For a moment, I wondered whether he would actually let me answer or just turn me in on the spot but he seemed to be waiting for an explanation. One that we both knew he wouldn’t like.
“I saw a flyer. On the town bulletin board.” His grip wasn’t loosening and I might have been losing blood-flow in my arm but I didn’t dare mention that.
“No. Contact. Tari. We explicitly agreed that I wouldn’t tell Gabriel what you did as long as you left him alone.”
“I know, Jackson, and I am leaving him alone, both of you but I just–I just had to see him as all. I won’t try to talk to him, I swear.” Not that he would want to talk to me. In fact, I’m probably the last person on earth, Gabriel would want to see right now.
The fire was not dimming in Jackson’s eyes but he released me while still keeping a close distance between us. When he spoke, his voice took on a softly threatening tone. “You better not try talking to him. It was rough after you left. So rough, I wasn’t even sure he would fully recover from the shock alone not to mention the physical damage. He’s finally in a good place right now, back at doing what he loves without bad influences like you hanging around.” His pointer finger made its way up to my face during his speech and was now mere inches away from jabbing me in the eye. “You ruined everything, Tari. And any chance that you two might have had together.”

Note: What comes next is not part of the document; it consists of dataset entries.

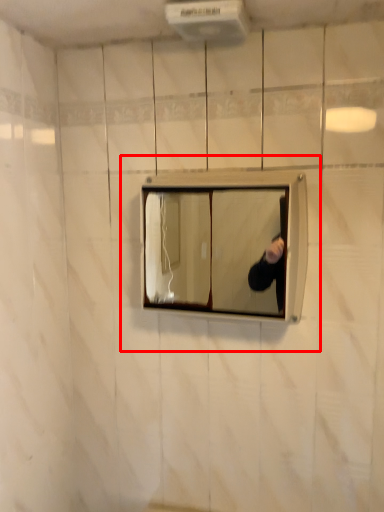 Question: From the image's perspective, what is the correct spatial positioning of medicine cabinet (annotated by the red box) in reference to air conditioner?

Choices:
 (A) below
 (B) above

Answer: (A) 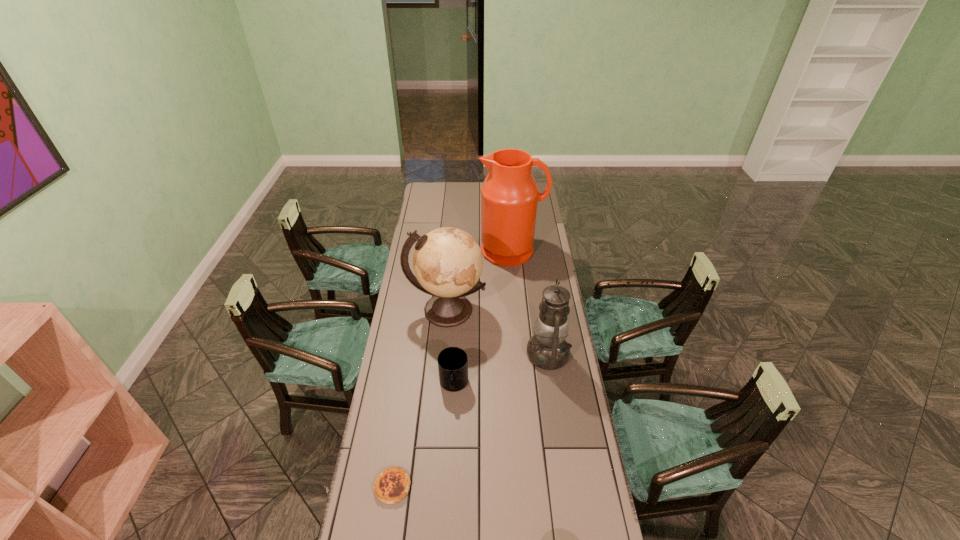 This screenshot has width=960, height=540. Identify the location of vacant space situated 0.190m on the side of the second shortest object with the handle. (450, 449).

The width and height of the screenshot is (960, 540). What are the coordinates of `vacant space situated on the back of the nearest object` in the screenshot? It's located at (405, 401).

Identify the location of globe present at the left edge. (447, 262).

The image size is (960, 540). What are the coordinates of `quiche that is at the left edge` in the screenshot? It's located at (392, 485).

Locate an element on the screen. Image resolution: width=960 pixels, height=540 pixels. water jug that is at the right edge is located at coordinates (509, 195).

Where is `oil lamp that is at the right edge`? This screenshot has height=540, width=960. oil lamp that is at the right edge is located at coordinates (547, 349).

Identify the location of vacant space at the far edge of the desktop. (454, 198).

Where is `vacant space at the left edge`? This screenshot has width=960, height=540. vacant space at the left edge is located at coordinates (420, 215).

Image resolution: width=960 pixels, height=540 pixels. I want to click on free space at the right edge of the desktop, so click(x=564, y=371).

Identify the location of vacant space at the far left corner. (429, 189). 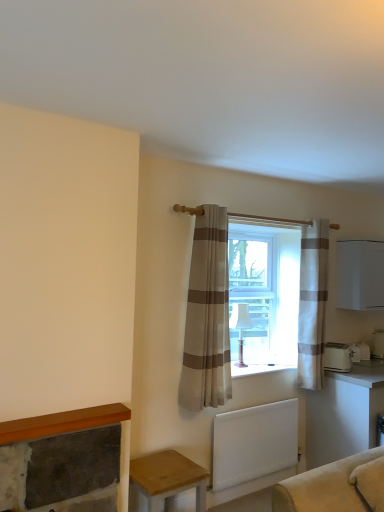 Question: Does white glossy table at lower right, which is the 1th table in back-to-front order, have a smaller size compared to beige striped curtain at center, arranged as the first curtain when viewed from the front?

Choices:
 (A) no
 (B) yes

Answer: (A)

Question: Is white glossy table at lower right, the second table from the left, to the right of beige striped curtain at center, arranged as the first curtain when viewed from the front, from the viewer's perspective?

Choices:
 (A) yes
 (B) no

Answer: (A)

Question: From a real-world perspective, is white glossy table at lower right, which is the 1th table in back-to-front order, over beige striped curtain at center, which is the second curtain in back-to-front order?

Choices:
 (A) no
 (B) yes

Answer: (A)

Question: From the image's perspective, does white glossy table at lower right, the second table from the left, appear higher than beige striped curtain at center, which is the second curtain in back-to-front order?

Choices:
 (A) yes
 (B) no

Answer: (B)

Question: Can you confirm if white glossy table at lower right, the first table from the right, is bigger than beige striped curtain at center, placed as the first curtain when sorted from left to right?

Choices:
 (A) yes
 (B) no

Answer: (A)

Question: Relative to beige striped curtain at center, which is the second curtain in back-to-front order, is white fabric lampshade at window in front or behind?

Choices:
 (A) behind
 (B) front

Answer: (A)

Question: From the image's perspective, relative to beige striped curtain at center, placed as the 2th curtain when sorted from right to left, is white fabric lampshade at window above or below?

Choices:
 (A) above
 (B) below

Answer: (B)

Question: Is point (243, 315) closer or farther from the camera than point (223, 221)?

Choices:
 (A) farther
 (B) closer

Answer: (A)

Question: Would you say white fabric lampshade at window is inside or outside beige striped curtain at center, placed as the 2th curtain when sorted from right to left?

Choices:
 (A) outside
 (B) inside

Answer: (A)

Question: Based on their positions, is white plastic toaster at lower right, which ranks as the 1th appliance in front-to-back order, located to the left or right of white striped curtain at center, the 2th curtain in the left-to-right sequence?

Choices:
 (A) right
 (B) left

Answer: (A)

Question: In terms of width, does white plastic toaster at lower right, the 2th appliance in the back-to-front sequence, look wider or thinner when compared to white striped curtain at center, the 1th curtain in the right-to-left sequence?

Choices:
 (A) thin
 (B) wide

Answer: (B)

Question: From the image's perspective, is white plastic toaster at lower right, which is counted as the 1th appliance, starting from the left, positioned above or below white striped curtain at center, positioned as the first curtain in back-to-front order?

Choices:
 (A) below
 (B) above

Answer: (A)

Question: Considering the positions of white plastic toaster at lower right, the 2th appliance in the back-to-front sequence, and white striped curtain at center, the 2th curtain in the left-to-right sequence, in the image, is white plastic toaster at lower right, the 2th appliance in the back-to-front sequence, bigger or smaller than white striped curtain at center, the 2th curtain in the left-to-right sequence,?

Choices:
 (A) big
 (B) small

Answer: (B)

Question: Is white fabric lampshade at window bigger or smaller than wooden table at lower left, arranged as the second table when viewed from the back?

Choices:
 (A) big
 (B) small

Answer: (B)

Question: In terms of width, does white fabric lampshade at window look wider or thinner when compared to wooden table at lower left, which is the first table in front-to-back order?

Choices:
 (A) wide
 (B) thin

Answer: (B) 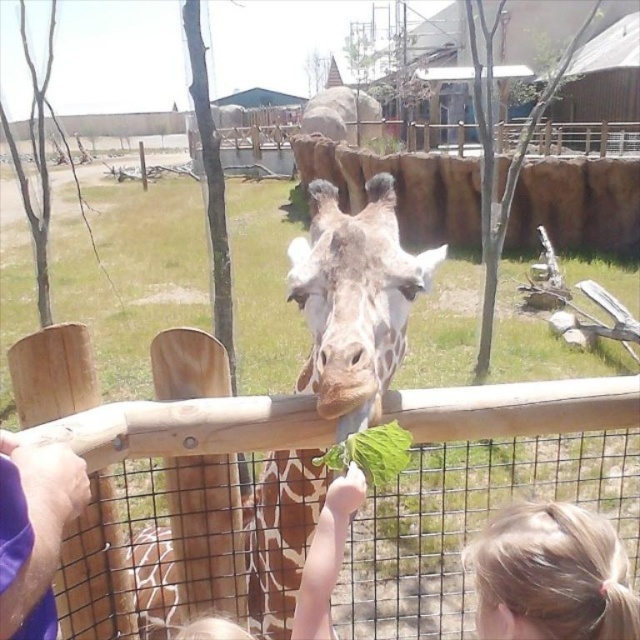 Question: Which point is closer to the camera?

Choices:
 (A) (38, 509)
 (B) (516, 524)
 (C) (376, 262)
 (D) (134, 520)

Answer: (A)

Question: Can you confirm if spotted brown giraffe at center is positioned to the left of purple fabric hand at lower left?

Choices:
 (A) no
 (B) yes

Answer: (A)

Question: Does spotted brown giraffe at center appear on the right side of purple fabric hand at lower left?

Choices:
 (A) yes
 (B) no

Answer: (A)

Question: Is blonde hair at upper right to the right of purple fabric hand at lower left from the viewer's perspective?

Choices:
 (A) yes
 (B) no

Answer: (A)

Question: Which point is closer to the camera?

Choices:
 (A) blonde hair at upper right
 (B) spotted brown giraffe at center
 (C) purple fabric hand at lower left
 (D) wooden fence at center

Answer: (C)

Question: Which point is farther from the camera taking this photo?

Choices:
 (A) (317, 412)
 (B) (86, 484)
 (C) (291, 536)

Answer: (C) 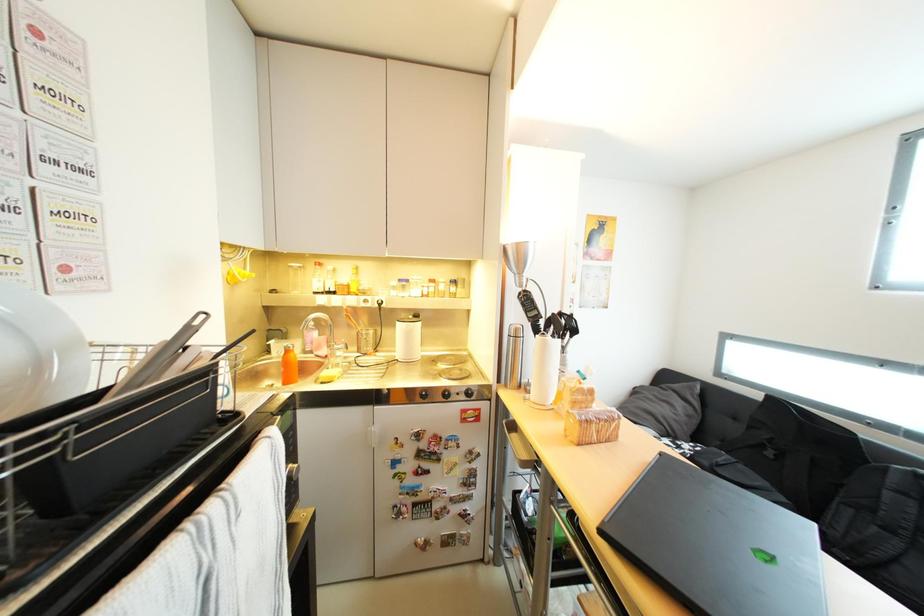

Any feelings of fear and nerves that were brewing in me before swiftly switched to anger. I’ve spent the last two years trying to clear my conscience. One year of completely hating myself and the other trying to convince myself that it wasn’t entirely my fault. That I did not intentionally ruin Gabriel’s life and that I was not at fault for what happened that night on the bridge. I let Jackson place the blame on me because it was his best friend who almost died that day but I’ll be damned if he makes me out to be the villain.
“You don’t think I feel absolutely horrible for what happened? You don’t think the only thing that I want is for Gabriel to be safe and happy?” I didn’t wait for an answer and Jackson curled his lips when I continued. “That is all that I want. So don’t think I came here for a reunion.”
Jackson opened his mouth to respond but the sound of Gabriel’s voice slipping through the speakers interrupted both our trains of thought.
That voice. How I terribly missed that voice.
It stripped my anger away piece by piece until all that was left was hopeless resolve. I stared pleadingly into Jackson’s piercing blue eyes, hoping–no, praying–that there was some compassion in him even for me. “Look,” He stared back, with a hardset jaw. “I plan to keep our agreement but, there are no rules against me staying here.”
Jackson and I were friends. Once. Maybe that was why he didn’t immediately yell at me to leave like he probably should have. But rather, stared at me a bit longer before sighing very heavily. “Just make sure he doesn’t see you because if he finds out you’re alive when I told him you were dead–” His words faltered.
I sighed in relief and nodded to make him know I understood. He backed up, while shaking his head before turning completely around and walking back into the performance room. Pulling the hood of my sweater over my head, I made my way back over to the window, only allowing my left side to be faintly illuminated by the light pouring out.
I promised both Jackson and myself that Gabriel would never see me or hear from me again but as I stood there observing the ease with which he slid his fingers over the guitar strings and hearing the melodious notes that echoed from his lips, I found that conviction slowly and dangerously chipping away.